Not a surprise to many in the travel industry, Fastbooking and its Cuban branded Cuba Travel Network have ceased trading earlier this week. Attempts to contact Fastbooking for comment at both their New York and Paris offices have proved unsuccessful. It is unclear why Fastbooking – Cuba Travel Network will no longer provide Hotel Reservations to Cuba but, sources close to their Cuban office say that Fastbooking – Cuba Travel Network had been vexed for some time about dwindling room allocations from Cuba’s Mintur tourism Ministry.

Eddie Lubbers, who was head of the Fastbooking operations in Havana Cuba, in a recent interview with Amsterdam’s New School for Information Services or ISSUU acknowledged, “Extreme bureaucracy” and Cuba’s “Closed Economy” as a possible hint as to why Fastbooking and its Cuba Travel Network namesake have ceased GDS sales of Cuban hotels.

Fastbooking was founded by Richard and Soraya Kefs in 2000, the couple met while studying at Massachusetts Institute of Technology (MIT) in the 1990s. In 2002 the company began sales of Cuban Hotels through the Cuba Travel Network brand, employing cheap Cuban labor and IT programmers from Havana Cuba’s CUJAE University, along with other outsourced programmers in India. FastBooking quickly shot to prominence on the Cuban Hotel sales scene but, it is suspected that due to their U.S ties, Richard and Soraya Kefs had wished to maintain an arm’s length arrangement concerning their Cuban presence, a possible motive for the elaborate structure of shell companies in Cyprus and Curacao and, ultimately, the Cuba Travel Network brand.

Jose Mariño, a past Cuban programmer at their Havana office, who is now living in South America, says he worked almost exclusively on Fastbooking Hotel sales while at their Havana office, known locally as Cuba Travel Network. Jose’s figures seem to reflect some of those found in news archives between 2006 and 2012, in which Eddie Lubbers from Fastbooking Havana, boasted that Fastbooking handled anything from 27,000 to up to 65,000 bookings a year, quite a number for the island nation with just 2 million tourists per year.

It is unclear if increased U.S pressure through the Cuban Democracy Act of 1992 or the Helms-Burton Act of 1996 played any role in the demise of Fastbooking – Cuba Travel Network; however, Eddie Lubbers himself is no stranger to such action, since a similar battle was fought in a previous role at Tour and Marketing.
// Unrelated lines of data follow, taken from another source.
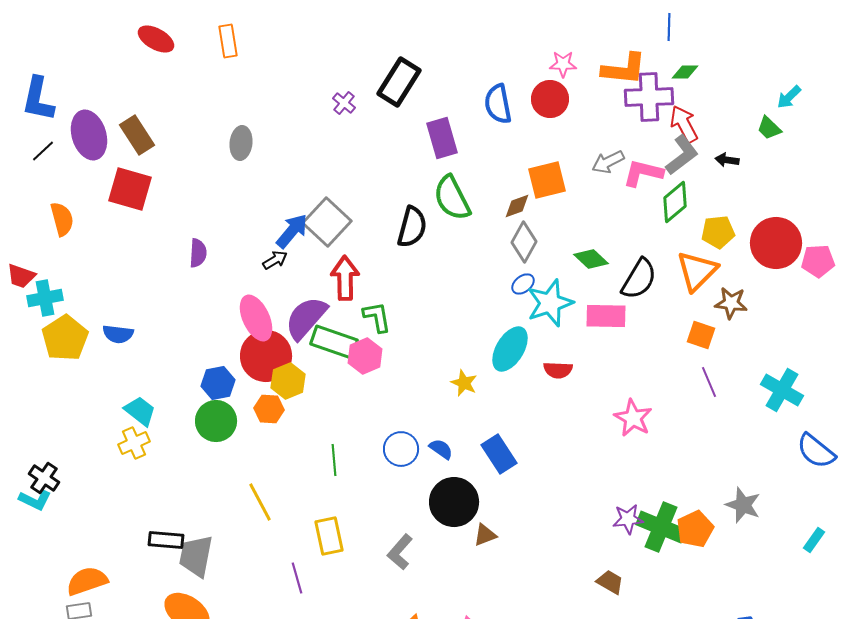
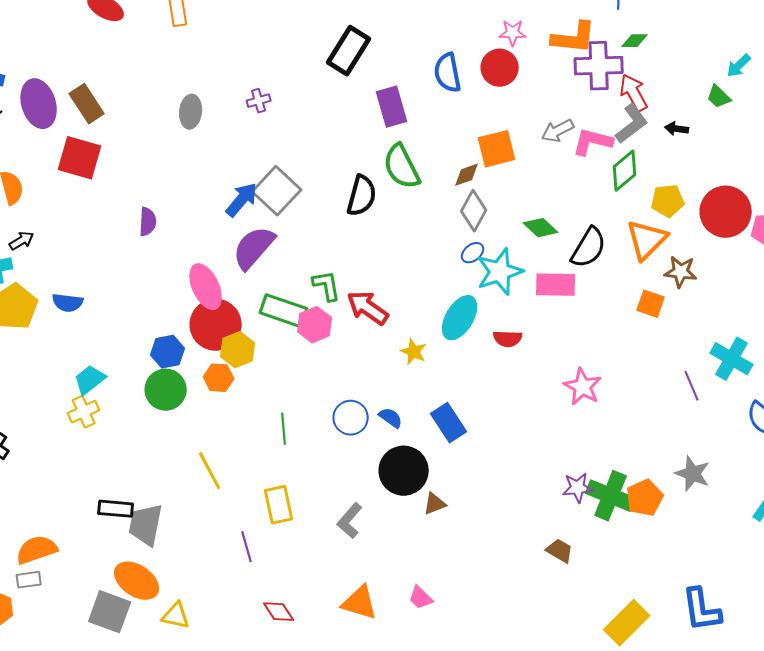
purple cross: (344, 103) -> (259, 101), moved, turned 35
black arrow: (275, 260) -> (22, 241), moved
red arrow: (345, 278) -> (368, 308), moved, turned -54
purple semicircle: (306, 318) -> (254, 248), moved
purple line: (709, 382) -> (692, 386), moved
cyan trapezoid: (140, 411) -> (90, 380), turned -76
Whom or whatever the reason, as of last week, the main portal and GDS channel provided by Fastbooking was closed, ending 12 years of Cuban Hotel Reservations by the company.

At the recent Havana Rhythm and Dance Festival, I was able to probe a few employees of Fastbooking’s Cuba Travel Network office about the recognizably uncertain future – “we are currently handling past Fastbooking reservations, some of which go as far as September 2014, after this we´ll see”. Another staffer said, “We don’t know yet about redundancies”.

The demise of Fastbooking Cuba Travel Network could also be part of a continuing trend by Cuba’s Mintur (Tourism Ministry) in which is seeks less reliance on foreign involvement in such a key area of the islands economy. One possible explanation could be the increased presence of the Amadeus GDS in Cuban Hotel distribution. Since signing with Cuba’s tourism ministry in 2008, Spain’s Amadeus has largely overshadowed smaller past partnerships with companies such as Fastbooking.

Thankfully, due to the aforementioned Amadeus distribution, tourists to Cuba will see little to no impact concerning the closure of Fastbooking sales of Cuban Hotels.